Adoption after cancer
We knew we would adopt, so we felt no rush to go active with our adoption agency. Unlike many infertile couples who try and try to get pregnant, we were in a different boat.
From the day we said our “I dos,” we knew we could not conceive a baby naturally because of my colon cancer at age 17.
After four years into married life, we started to think about building a family.
The Adoption Path for Us
Although we’d planned to adopt all along, we were surprised by all of the adoption options. There was international, domestic, foster-to-adopt and private. It was all a foreign language to us, but something about international adoption gripped my heart.
We began researching agencies and talking to friends. I soon learned about country restrictions on international adoptions for cancer survivors. But, I landed on Ethiopia, and they didn’t appear to have a cancer survivor restriction. Soon, my heart was determined one day we’d adopt from there - I envisioned us as a multicultural family raising a beautiful dark-skinned baby.

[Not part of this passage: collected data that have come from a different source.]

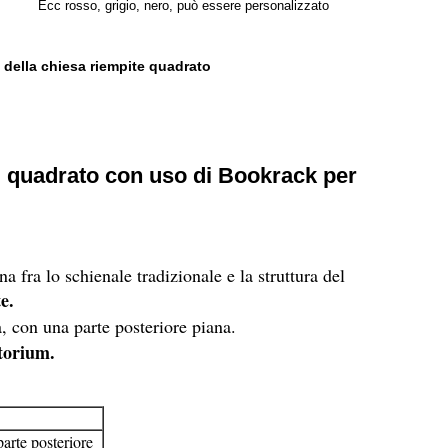
Ecc rosso, grigio, nero, può essere personalizzato
 della chiesa riempite quadrato
 di quadrato con uso di Bookrack per
 fra lo schienale tradizionale e la struttura del
e.
 con una parte posteriore piana.
itorium.
parte posteriore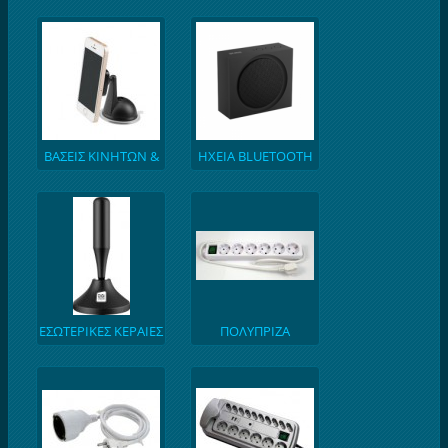
ΑΕΡΑΣ
ΒΑΣΕΙΣ ΚΙΝΗΤΩΝ &
ΗΧΕΙΑ BLUETOOTH
TABLET
ΕΣΩΤΕΡΙΚΕΣ ΚΕΡΑΙΕΣ
ΠΟΛΥΠΡΙΖΑ
ΤΗΛΕΟΡΑΣΕΩΝ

Unfortunately, a surprising stage I colon cancer diagnosis came my way later that year after a routine, follow-up colonoscopy. (I didn’t have any signs or symptoms.) Because I’d just technically been diagnosed with cancer again, things changed.
Many adoption agencies want the adoptive parents to be at least 5-years “cancer free.” Our plans were interrupted, to say the least.
Healing and Trying Again
Eventually, we accepted the unforseen path and began pursuing adoption again, this time it was domestic adoption.
I found a domestic adoption agency without a “cancer clause,” meaning if I had a clean bill of health from my doctor, they were willin gto work with us. They happened to be headquartered in Kansas City and it felt meant to be. I had a sense that Mike would know when it was time to submit our paperwork and begin the process.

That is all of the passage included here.